= Beginning of Section =

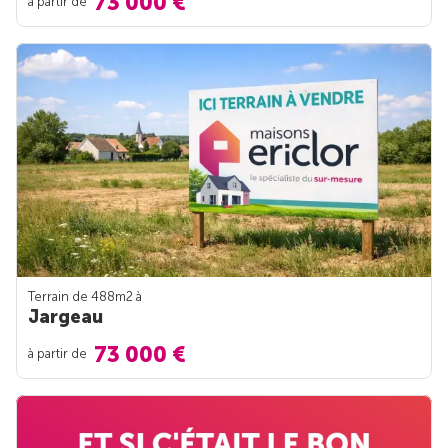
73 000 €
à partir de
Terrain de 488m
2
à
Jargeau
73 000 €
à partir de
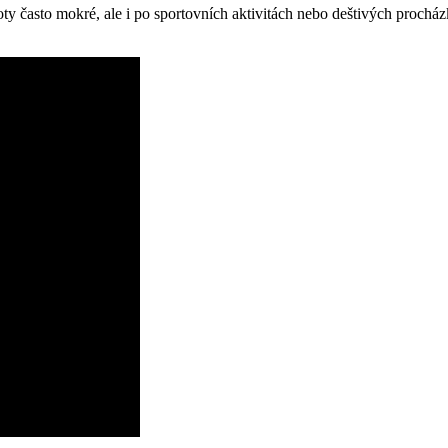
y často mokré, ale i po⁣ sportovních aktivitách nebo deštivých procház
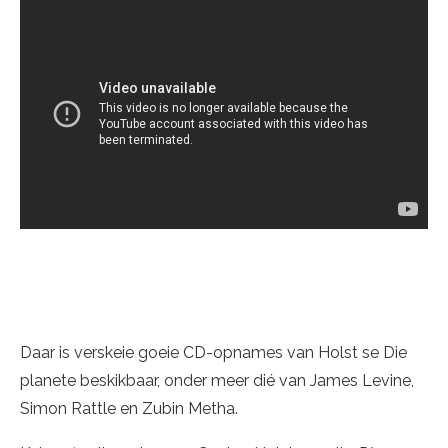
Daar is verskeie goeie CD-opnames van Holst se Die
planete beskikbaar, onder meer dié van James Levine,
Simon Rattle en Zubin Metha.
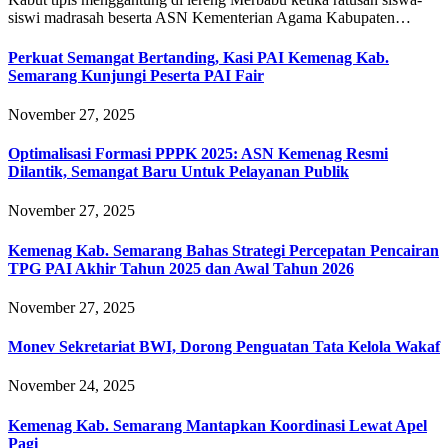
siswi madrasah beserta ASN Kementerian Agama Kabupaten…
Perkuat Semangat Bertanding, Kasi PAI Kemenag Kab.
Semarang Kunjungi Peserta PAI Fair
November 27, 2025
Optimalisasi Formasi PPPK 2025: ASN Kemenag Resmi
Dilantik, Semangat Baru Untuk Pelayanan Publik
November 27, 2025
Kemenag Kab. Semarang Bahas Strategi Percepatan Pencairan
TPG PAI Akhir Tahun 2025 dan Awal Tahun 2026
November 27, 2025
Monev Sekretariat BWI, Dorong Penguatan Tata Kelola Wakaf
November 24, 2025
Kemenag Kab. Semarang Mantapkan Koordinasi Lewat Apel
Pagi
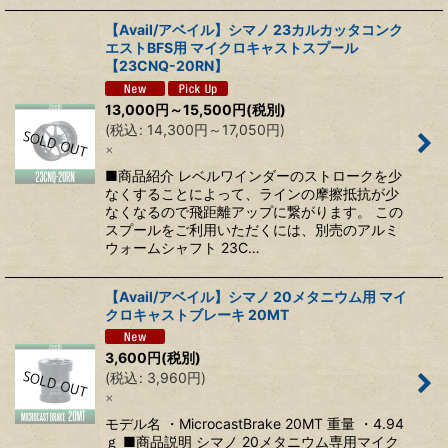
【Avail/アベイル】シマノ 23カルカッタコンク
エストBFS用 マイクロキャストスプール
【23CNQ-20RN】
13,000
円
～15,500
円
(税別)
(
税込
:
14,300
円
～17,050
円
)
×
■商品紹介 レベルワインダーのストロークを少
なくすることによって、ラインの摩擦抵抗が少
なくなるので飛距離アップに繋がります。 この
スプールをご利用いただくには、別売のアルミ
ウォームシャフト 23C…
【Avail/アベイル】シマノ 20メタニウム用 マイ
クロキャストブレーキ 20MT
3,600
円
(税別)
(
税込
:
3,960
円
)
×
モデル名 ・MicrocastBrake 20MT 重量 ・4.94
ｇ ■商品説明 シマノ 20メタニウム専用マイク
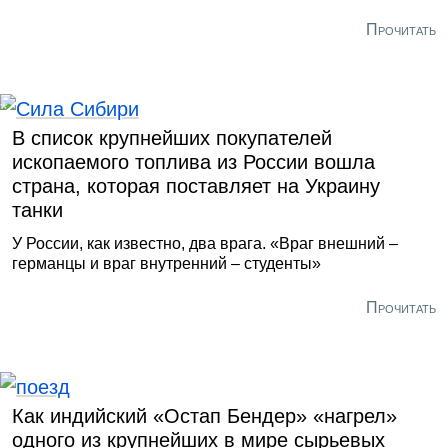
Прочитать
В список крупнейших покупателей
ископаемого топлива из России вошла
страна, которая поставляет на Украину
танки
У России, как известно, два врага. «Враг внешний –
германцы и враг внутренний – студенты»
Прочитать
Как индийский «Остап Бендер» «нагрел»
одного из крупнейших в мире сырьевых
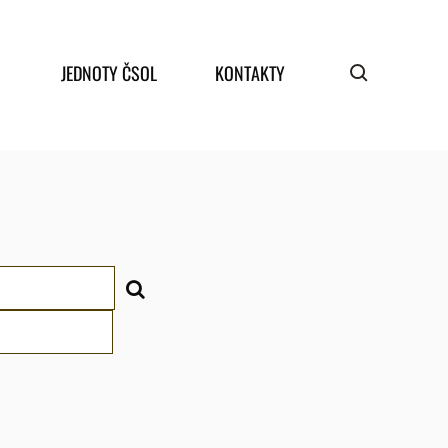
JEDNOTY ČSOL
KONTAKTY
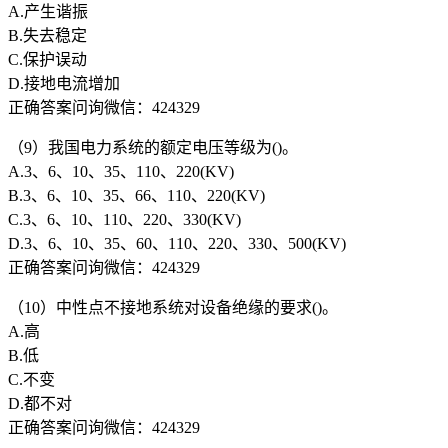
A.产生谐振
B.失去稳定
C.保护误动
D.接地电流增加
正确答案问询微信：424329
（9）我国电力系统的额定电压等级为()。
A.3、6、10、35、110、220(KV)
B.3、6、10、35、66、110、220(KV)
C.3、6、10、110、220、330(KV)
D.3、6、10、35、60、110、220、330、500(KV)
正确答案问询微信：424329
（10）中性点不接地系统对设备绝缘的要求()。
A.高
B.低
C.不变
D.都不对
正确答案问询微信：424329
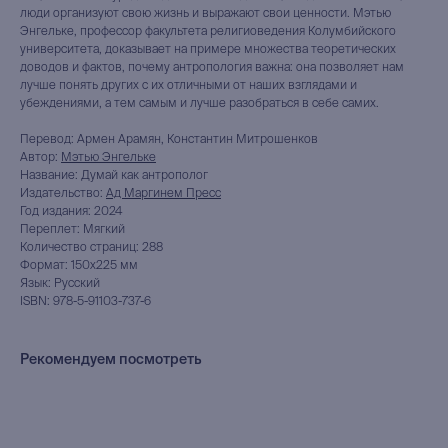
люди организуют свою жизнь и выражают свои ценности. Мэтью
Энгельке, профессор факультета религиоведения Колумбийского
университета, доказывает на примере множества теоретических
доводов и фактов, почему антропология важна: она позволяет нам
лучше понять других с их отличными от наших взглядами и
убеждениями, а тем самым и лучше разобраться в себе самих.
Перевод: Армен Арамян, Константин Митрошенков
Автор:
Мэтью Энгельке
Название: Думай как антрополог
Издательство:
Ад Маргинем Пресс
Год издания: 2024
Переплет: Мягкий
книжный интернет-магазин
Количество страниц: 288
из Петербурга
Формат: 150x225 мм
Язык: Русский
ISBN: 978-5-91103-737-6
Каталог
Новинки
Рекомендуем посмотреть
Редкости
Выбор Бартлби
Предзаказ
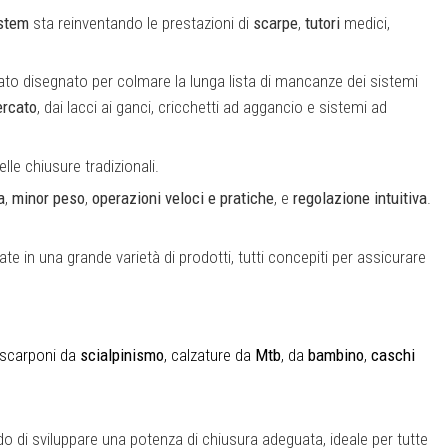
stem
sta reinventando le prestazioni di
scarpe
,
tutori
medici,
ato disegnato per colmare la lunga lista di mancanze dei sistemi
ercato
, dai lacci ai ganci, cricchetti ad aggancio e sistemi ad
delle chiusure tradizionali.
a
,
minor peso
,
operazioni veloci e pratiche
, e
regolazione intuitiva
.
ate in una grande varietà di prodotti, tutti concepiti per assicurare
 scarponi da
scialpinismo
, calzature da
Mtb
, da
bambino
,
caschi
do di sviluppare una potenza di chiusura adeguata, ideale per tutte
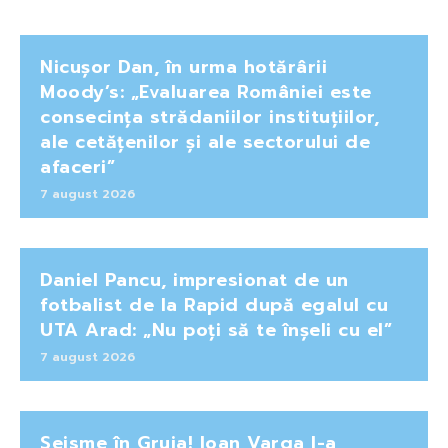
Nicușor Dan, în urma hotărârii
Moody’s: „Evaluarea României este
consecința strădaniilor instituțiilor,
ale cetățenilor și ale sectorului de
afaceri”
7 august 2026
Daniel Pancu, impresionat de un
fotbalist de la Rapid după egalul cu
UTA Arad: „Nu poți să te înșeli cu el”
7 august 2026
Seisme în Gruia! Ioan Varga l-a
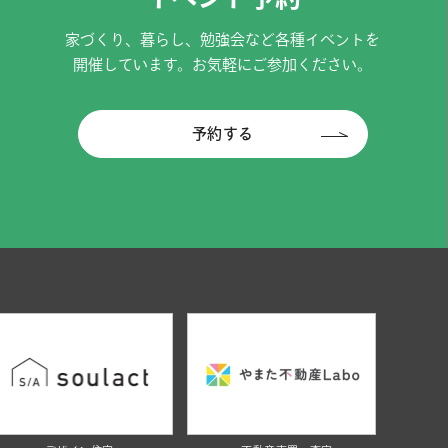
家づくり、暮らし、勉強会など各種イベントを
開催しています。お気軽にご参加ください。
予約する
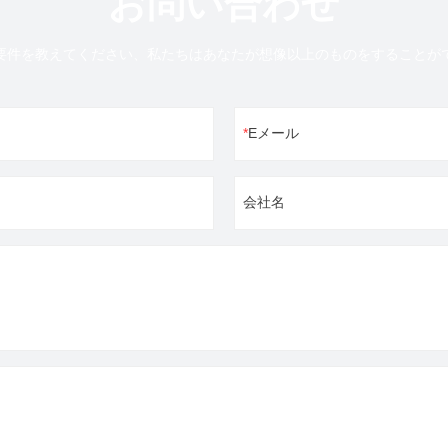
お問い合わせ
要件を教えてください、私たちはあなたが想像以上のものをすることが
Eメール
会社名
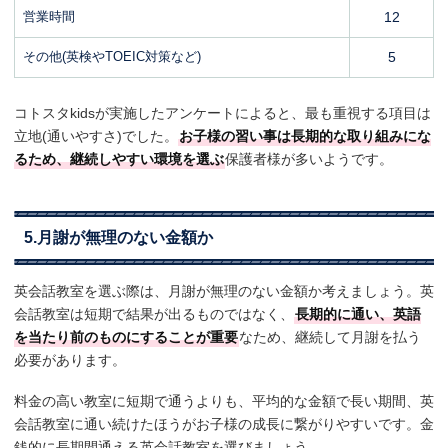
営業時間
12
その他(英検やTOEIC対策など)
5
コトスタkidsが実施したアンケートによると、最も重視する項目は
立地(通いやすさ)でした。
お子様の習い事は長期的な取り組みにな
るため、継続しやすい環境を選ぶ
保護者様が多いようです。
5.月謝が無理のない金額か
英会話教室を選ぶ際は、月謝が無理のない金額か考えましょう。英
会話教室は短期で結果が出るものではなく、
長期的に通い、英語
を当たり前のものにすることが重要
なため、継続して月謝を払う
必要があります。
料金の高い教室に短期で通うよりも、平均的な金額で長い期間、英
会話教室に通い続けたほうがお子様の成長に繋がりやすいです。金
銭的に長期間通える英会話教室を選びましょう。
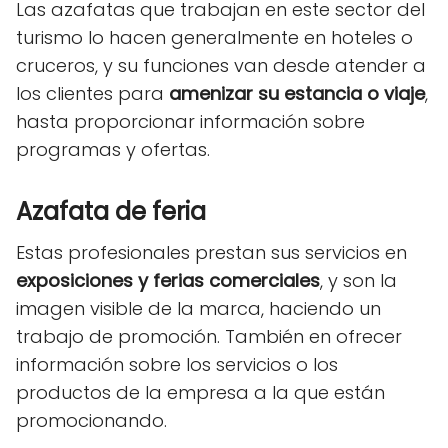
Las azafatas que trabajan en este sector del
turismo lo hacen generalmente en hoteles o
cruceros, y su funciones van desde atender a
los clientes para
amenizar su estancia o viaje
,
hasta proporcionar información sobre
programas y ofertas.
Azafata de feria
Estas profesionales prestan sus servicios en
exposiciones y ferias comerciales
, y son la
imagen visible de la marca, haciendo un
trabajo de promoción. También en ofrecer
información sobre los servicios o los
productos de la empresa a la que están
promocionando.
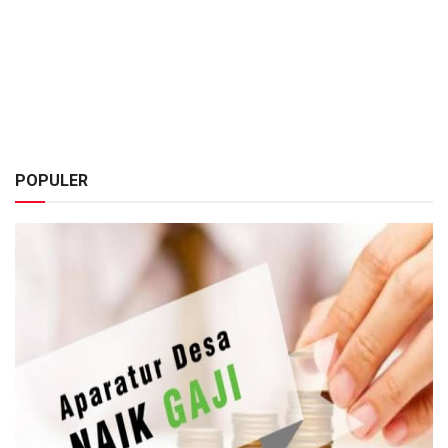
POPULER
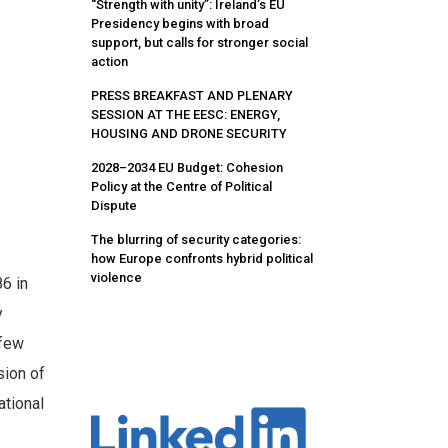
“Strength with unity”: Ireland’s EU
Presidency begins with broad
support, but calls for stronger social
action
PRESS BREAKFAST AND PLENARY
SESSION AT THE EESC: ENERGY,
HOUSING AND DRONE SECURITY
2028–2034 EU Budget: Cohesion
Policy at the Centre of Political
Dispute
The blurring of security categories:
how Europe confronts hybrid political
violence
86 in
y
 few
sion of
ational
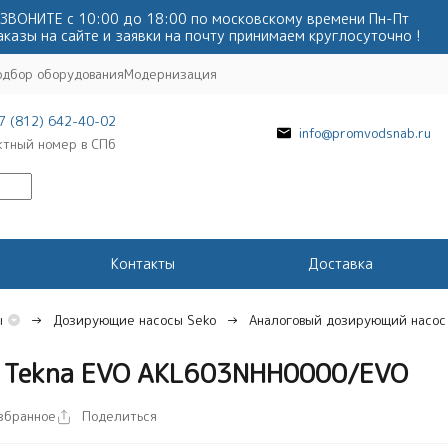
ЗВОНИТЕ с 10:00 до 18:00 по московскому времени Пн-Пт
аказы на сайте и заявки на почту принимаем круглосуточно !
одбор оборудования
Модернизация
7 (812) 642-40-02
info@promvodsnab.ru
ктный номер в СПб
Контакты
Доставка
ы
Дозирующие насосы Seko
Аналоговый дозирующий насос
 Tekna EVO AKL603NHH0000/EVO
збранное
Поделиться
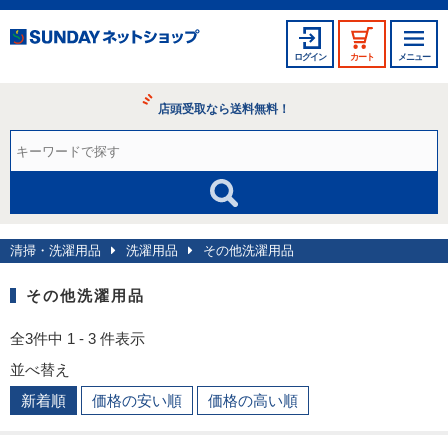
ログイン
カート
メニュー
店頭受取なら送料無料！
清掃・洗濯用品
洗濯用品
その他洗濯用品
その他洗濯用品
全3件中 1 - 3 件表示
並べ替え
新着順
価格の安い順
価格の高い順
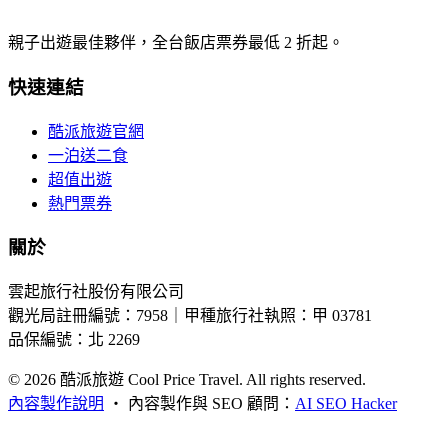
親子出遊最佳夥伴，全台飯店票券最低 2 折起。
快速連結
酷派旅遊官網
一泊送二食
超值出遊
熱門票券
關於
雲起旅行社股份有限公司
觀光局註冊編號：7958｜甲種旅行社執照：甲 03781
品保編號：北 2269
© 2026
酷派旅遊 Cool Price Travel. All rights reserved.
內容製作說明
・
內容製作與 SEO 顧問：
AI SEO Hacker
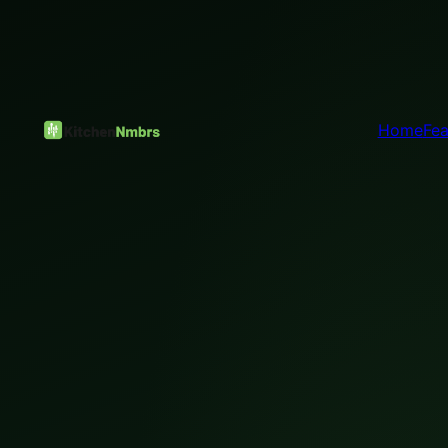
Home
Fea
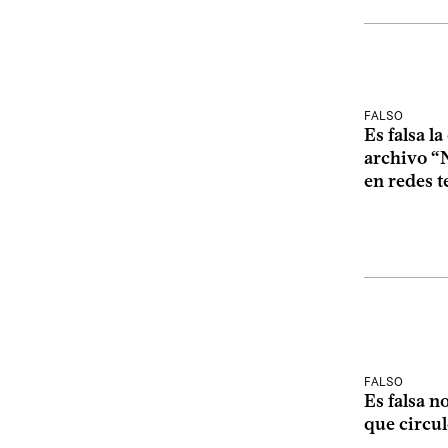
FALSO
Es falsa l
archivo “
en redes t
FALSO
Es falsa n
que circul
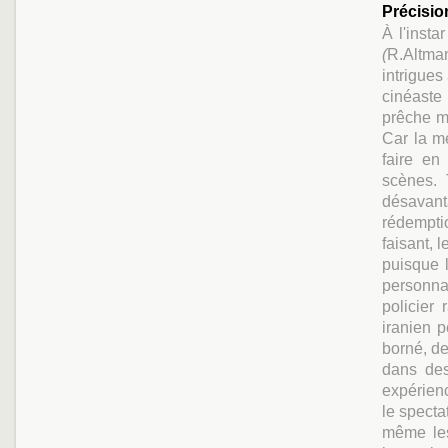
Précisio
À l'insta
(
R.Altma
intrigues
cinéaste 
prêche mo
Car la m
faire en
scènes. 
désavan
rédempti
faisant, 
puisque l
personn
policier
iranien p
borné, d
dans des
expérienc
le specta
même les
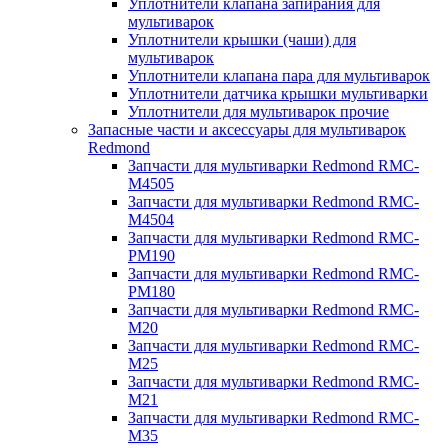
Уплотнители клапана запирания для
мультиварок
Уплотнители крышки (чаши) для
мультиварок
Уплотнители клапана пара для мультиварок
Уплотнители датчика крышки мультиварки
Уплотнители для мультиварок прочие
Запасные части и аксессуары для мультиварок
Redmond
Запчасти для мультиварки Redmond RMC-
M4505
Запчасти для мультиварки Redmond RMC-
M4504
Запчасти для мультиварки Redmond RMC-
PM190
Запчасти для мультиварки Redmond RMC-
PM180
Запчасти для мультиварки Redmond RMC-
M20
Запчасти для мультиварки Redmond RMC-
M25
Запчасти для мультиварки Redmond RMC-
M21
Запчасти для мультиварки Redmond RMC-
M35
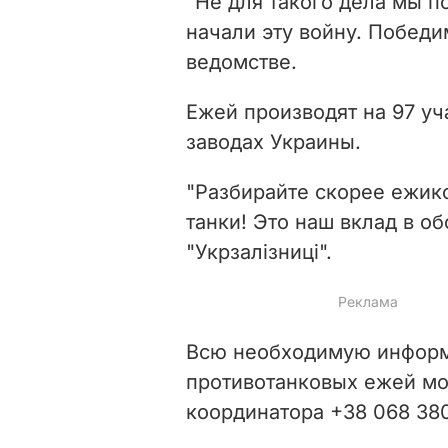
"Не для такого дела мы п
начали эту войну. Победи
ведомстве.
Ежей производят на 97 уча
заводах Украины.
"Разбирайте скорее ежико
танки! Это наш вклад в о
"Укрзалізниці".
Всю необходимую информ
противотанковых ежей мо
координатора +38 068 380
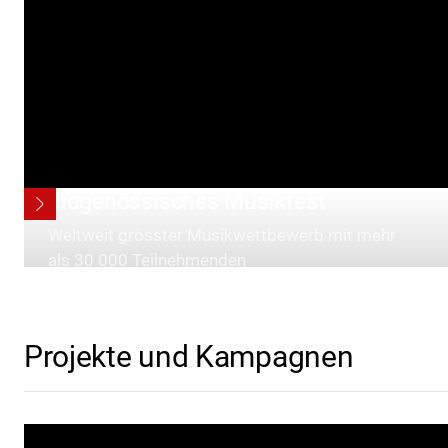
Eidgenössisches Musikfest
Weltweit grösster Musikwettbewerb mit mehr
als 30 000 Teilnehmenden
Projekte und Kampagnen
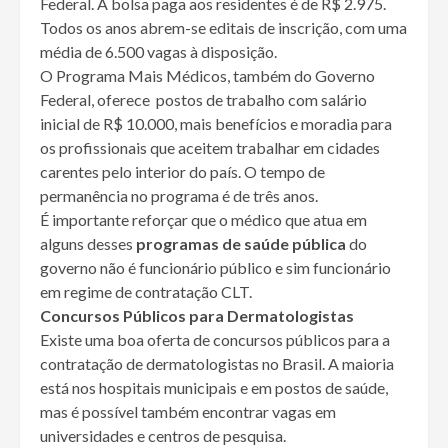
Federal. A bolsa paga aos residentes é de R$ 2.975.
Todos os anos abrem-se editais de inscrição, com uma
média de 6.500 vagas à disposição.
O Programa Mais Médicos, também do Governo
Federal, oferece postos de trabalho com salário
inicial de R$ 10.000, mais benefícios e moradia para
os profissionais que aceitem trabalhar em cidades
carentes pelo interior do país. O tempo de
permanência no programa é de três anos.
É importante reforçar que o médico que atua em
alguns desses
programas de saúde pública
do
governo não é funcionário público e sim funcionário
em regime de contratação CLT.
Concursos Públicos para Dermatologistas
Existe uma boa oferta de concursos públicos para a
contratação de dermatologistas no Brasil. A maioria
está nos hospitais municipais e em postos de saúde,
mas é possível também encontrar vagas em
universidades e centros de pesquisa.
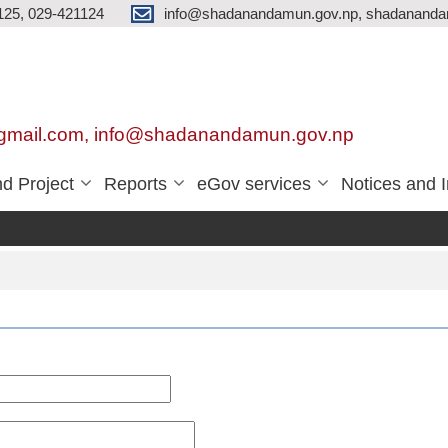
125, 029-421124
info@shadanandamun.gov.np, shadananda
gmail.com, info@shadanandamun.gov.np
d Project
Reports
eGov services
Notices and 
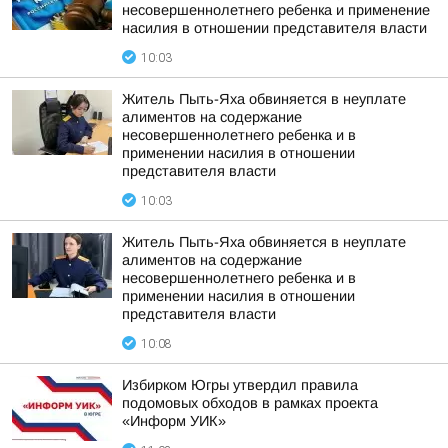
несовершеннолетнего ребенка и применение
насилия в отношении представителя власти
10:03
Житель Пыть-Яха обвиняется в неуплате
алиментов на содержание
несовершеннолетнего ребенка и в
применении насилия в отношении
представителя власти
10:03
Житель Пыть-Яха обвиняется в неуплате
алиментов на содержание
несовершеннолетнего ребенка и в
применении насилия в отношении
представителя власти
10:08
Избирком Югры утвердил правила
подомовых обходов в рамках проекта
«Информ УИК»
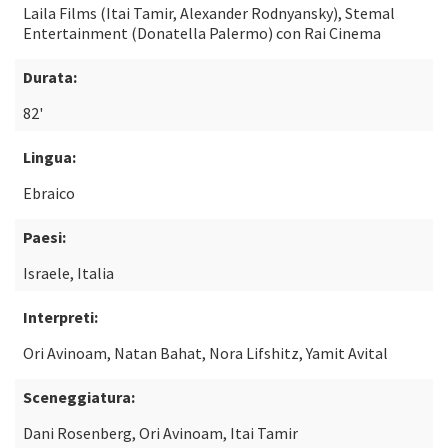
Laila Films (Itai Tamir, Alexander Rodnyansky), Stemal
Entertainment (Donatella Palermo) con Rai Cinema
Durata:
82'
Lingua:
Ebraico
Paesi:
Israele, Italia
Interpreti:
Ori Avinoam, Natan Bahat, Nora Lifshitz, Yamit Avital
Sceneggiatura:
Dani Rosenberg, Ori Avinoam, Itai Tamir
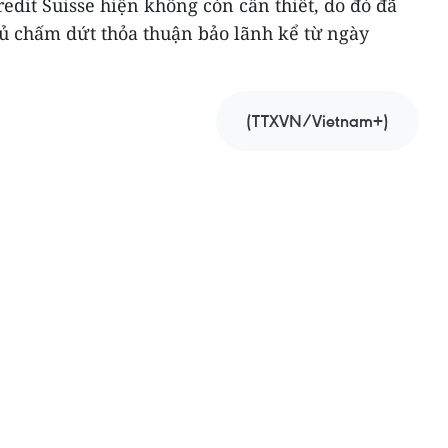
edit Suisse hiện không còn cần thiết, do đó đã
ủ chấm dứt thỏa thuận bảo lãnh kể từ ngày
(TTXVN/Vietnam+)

= End of Section =

Look above for the line with "hasta proporcionar información sobre" and the line with "HOUSING AND DRONE SECURITY", then restate exactly those two lines and all lines between them, with no pictures.

Result for this exercise
hasta proporcionar información sobre
programas y ofertas.
Azafata de feria
Estas profesionales prestan sus servicios en
exposiciones y ferias comerciales
, y son la
imagen visible de la marca, haciendo un
trabajo de promoción. También en ofrecer
información sobre los servicios o los
productos de la empresa a la que están
promocionando.
POPULER
“Strength with unity”: Ireland’s EU
Presidency begins with broad
support, but calls for stronger social
action
PRESS BREAKFAST AND PLENARY
SESSION AT THE EESC: ENERGY,
HOUSING AND DRONE SECURITY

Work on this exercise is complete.